▶ Saved entries
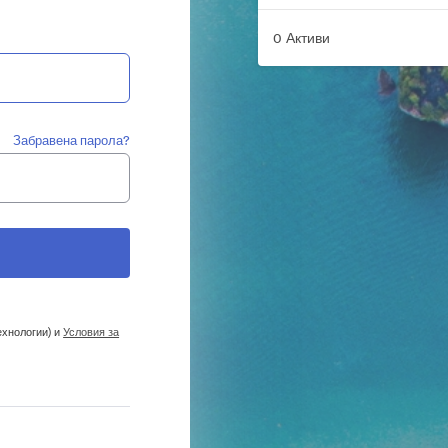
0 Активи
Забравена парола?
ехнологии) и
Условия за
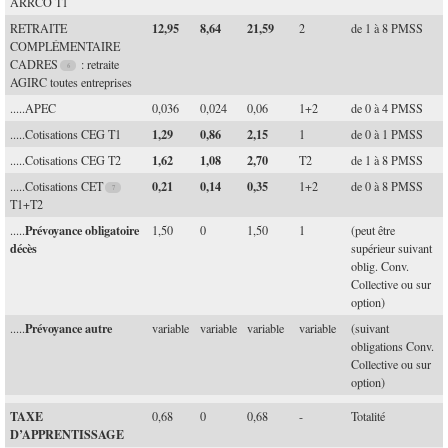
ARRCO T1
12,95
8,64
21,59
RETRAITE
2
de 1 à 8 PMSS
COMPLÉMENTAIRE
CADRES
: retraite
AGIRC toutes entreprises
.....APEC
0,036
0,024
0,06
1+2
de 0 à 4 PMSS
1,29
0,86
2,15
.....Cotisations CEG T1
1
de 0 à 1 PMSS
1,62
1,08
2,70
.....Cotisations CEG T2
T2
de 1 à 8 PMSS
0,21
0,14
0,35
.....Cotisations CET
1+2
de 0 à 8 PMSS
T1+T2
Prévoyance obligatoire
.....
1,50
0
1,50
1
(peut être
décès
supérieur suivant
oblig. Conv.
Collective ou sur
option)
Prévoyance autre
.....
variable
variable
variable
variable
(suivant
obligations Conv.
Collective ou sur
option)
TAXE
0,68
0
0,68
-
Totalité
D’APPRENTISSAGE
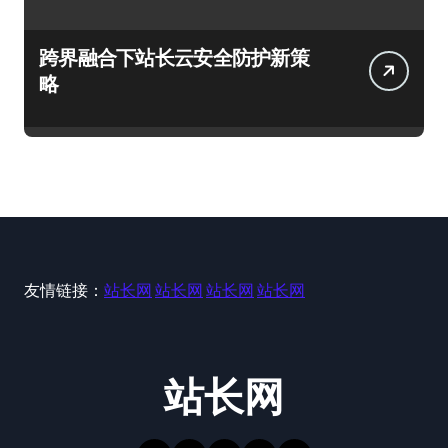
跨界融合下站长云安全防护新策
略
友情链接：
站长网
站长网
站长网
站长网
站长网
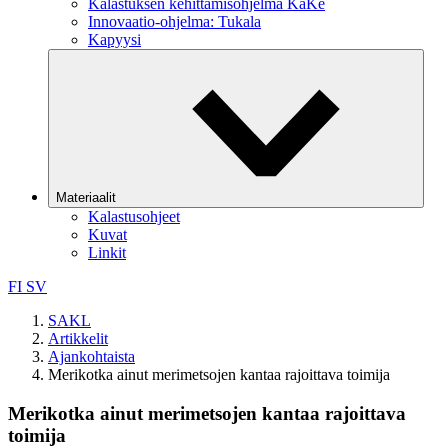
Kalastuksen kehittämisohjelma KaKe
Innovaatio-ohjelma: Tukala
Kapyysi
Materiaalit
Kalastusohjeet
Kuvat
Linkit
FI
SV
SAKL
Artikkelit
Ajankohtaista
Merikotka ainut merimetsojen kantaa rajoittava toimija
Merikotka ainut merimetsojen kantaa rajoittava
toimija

* * *

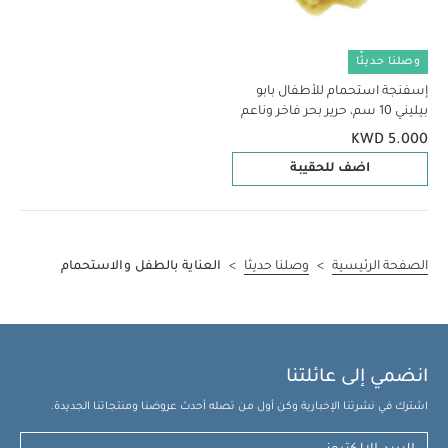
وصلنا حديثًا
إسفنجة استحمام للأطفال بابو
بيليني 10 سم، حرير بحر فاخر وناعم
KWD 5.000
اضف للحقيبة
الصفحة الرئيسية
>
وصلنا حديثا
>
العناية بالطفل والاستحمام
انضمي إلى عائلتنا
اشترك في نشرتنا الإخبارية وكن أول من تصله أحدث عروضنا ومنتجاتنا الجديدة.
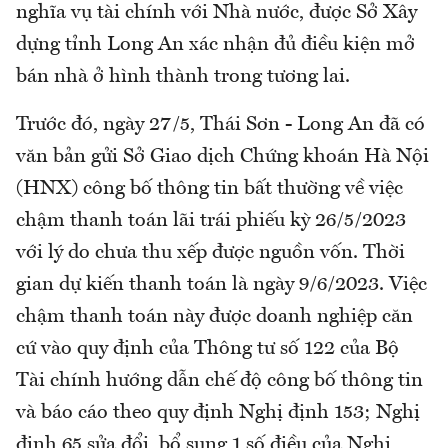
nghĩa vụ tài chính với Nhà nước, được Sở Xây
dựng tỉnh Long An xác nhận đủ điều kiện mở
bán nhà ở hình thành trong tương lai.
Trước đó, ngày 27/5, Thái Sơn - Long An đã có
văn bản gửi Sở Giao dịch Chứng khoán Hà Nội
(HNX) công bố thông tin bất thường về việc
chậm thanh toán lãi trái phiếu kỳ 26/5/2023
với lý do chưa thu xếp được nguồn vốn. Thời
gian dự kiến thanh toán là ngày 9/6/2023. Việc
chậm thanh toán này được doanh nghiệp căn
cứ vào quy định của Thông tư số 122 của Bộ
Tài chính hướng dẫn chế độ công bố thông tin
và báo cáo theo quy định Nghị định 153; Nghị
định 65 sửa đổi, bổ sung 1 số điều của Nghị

▶ Your goal
Show the lines above that include "chậm".

▶ Answer box
chậm thanh toán lãi trái phiếu kỳ 26/5/2023
chậm thanh toán này được doanh nghiệp căn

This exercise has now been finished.